Catholic charismatic renewal (the term Neo-pentecostal soon went out of vogue) probably goes back to Pope John XXIII convoking the Second Vatican Council (1962-65), and his prayer that the Holy Spirit would renew the church as by a new Pentecost.
Charles Hummell uses a World War II analogy to explain what happened. Pentecostalists based their pneumatology on the Synoptics and Acts: wasn’t Jesus first conceived by the Holy Spirit, then later baptized in the Spirit? Didn’t the disciples receive the Holy Spirit when Jesus breathed on them, but were later filled with the Spirit at Pentecost?
Traditional theologies, on the other hand, were Pauline. They said you mustn’t build doctrines from these events in the primitive church, but rather ask ‘What do the New Testament letters to various churches teach us?’ And only once is baptizing in the Spirit explicitly referred to there (1 Corinthians 12:12-13). And so the battle-lines formed, and the troops became entrenched within their fixed positions.
It was something like the French Maginot Line facing the equally impregnable Siegfried Line. Each army was safe behind its ramparts but unable to advance. Suddenly the German panzer divisions moved swiftly around these fixed positions and rolled into Paris without a pitched battle.
So with our little theologies. We fight our wars, protect territory already won, and are often ill-prepared to take new ground. Hummell explains that for decades pentecostal and traditional theologies of the baptism in the Spirit faced each other along one major doctrinal battle line. Then suddenly the Holy Spirit moved around these fixed positions to infiltrate charismatic renewal behind the lines in mainline Protestant and Roman Catholic churches.

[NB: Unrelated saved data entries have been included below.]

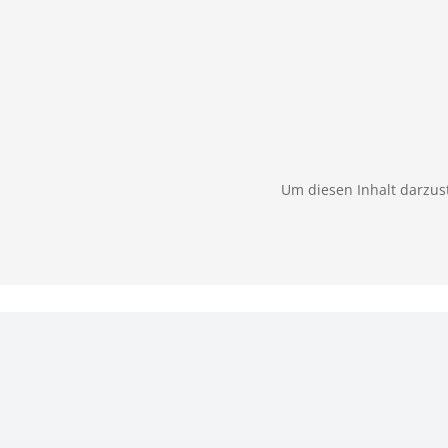
Um diesen Inhalt darzust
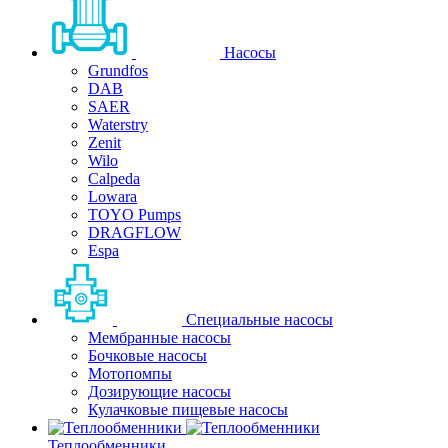
Насосы
Grundfos
DAB
SAER
Waterstry
Zenit
Wilo
Calpeda
Lowara
TOYO Pumps
DRAGFLOW
Espa
Специальные насосы
Мембранные насосы
Бочковые насосы
Мотопомпы
Дозирующие насосы
Кулачковые пищевые насосы
Теплообменники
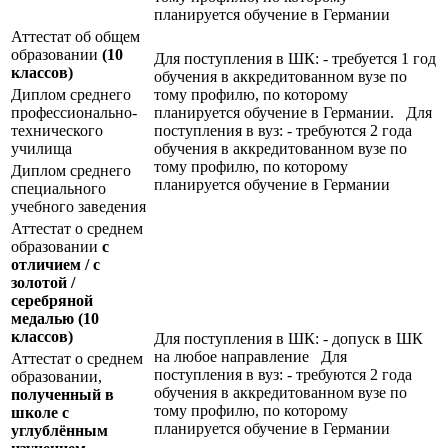
планируется обучение в Германии
Аттестат об общем
образовании
(10
Для поступления в ШК: - требуется 1 год
классов)
обучения в аккредитованном вузе по
Диплом среднего
тому профилю, по которому
профессионально-
планируется обучение в Германии. Для
технического
поступления в вуз: - требуются 2 года
училища
обучения в аккредитованном вузе по
тому профилю, по которому
Диплом среднего
планируется обучение в Германии
специального
учебного заведения
Аттестат о среднем
образовании
с
отличием / с
золотой /
серебряной
медалью
(10
классов)
Для поступления в ШК: - допуск в ШК
на любое направление Для
Аттестат о среднем
поступления в вуз: - требуются 2 года
образовании,
обучения в аккредитованном вузе по
полученный в
тому профилю, по которому
школе с
планируется обучение в Германии
углублённым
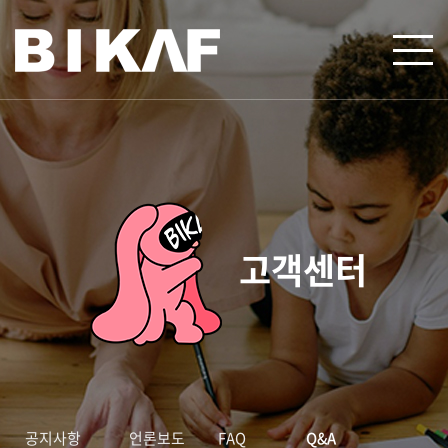
고객센터
공지사항
언론보도
FAQ
Q&A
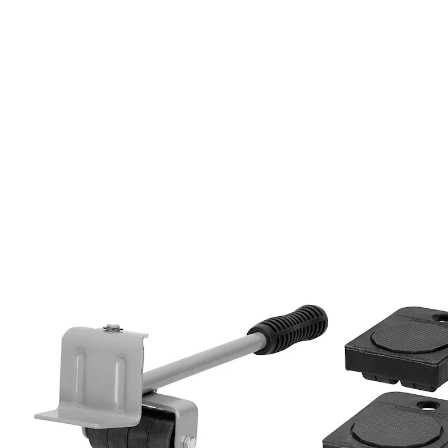
17,99 €
TVA incluse, plus
Frais d'expédition
Dans le Panier
Livrable sous 4-5 jours ouvrés
Le soulève-meuble permet de soulever le meuble,
ensuite, il ne reste plus qu’à placer les roulettes
dessous pour changer le meuble de place. Roulettes
de 10 x 8 x 3 cm, charge max. 150 kg.
5 pièces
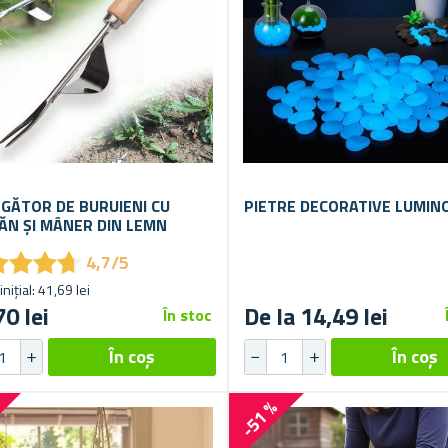
GĂTOR DE BURUIENI CU
PIETRE DECORATIVE LUMIN
ĂN ȘI MÂNER DIN LEMN
★
★
★
★
★
★
★
★
4,7/5
inițial: 41,69 lei
70 lei
De la 14,49 lei
În stoc
%
-51 %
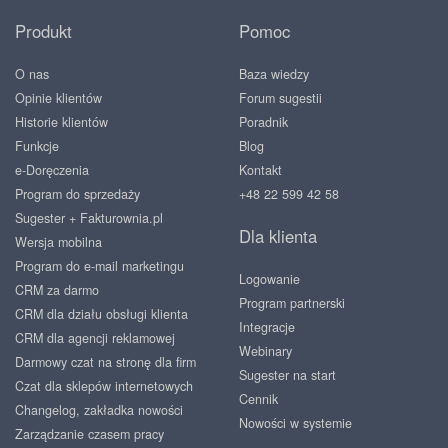
Produkt
Pomoc
O nas
Baza wiedzy
Opinie klientów
Forum sugestii
Historie klientów
Poradnik
Funkcje
Blog
e-Doręczenia
Kontakt
Program do sprzedaży
+48 22 599 42 58
Sugester + Fakturownia.pl
Dla klienta
Wersja mobilna
Program do e-mail marketingu
Logowanie
CRM za darmo
Program partnerski
CRM dla działu obsługi klienta
Integracje
CRM dla agencji reklamowej
Webinary
Darmowy czat na stronę dla firm
Sugester na start
Czat dla sklepów internetowych
Cennik
Changelog, zakładka nowości
Nowości w systemie
Zarządzanie czasem pracy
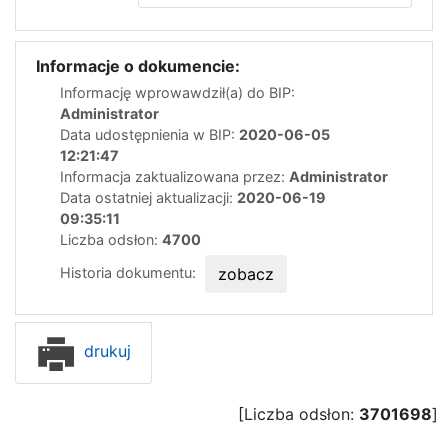
Informacje o dokumencie:
Informację wprowawdził(a) do BIP:
Administrator
Data udostępnienia w BIP:
2020-06-05
12:21:47
Informacja zaktualizowana przez:
Administrator
Data ostatniej aktualizacji:
2020-06-19
09:35:11
Liczba odsłon:
4700
Historia dokumentu:
zobacz
drukuj
[Liczba odsłon:
3701698
]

Catholic charismatic renewal has less emphasis on spiritual gifts and more on nurturing a personal relationship with Christ and on developing Christian community. In 1979 the Australian Catholic Theological Association said that through the movement thousands of Australian Catholic men and women were able to experience a deeper conversion to Jesus Christ; a renewal of faith; an introduction to a serious prayer life; a new appreciation of the Scriptures; an openness to the use of their gifts from the Holy Spirit; a commitment to evangelism.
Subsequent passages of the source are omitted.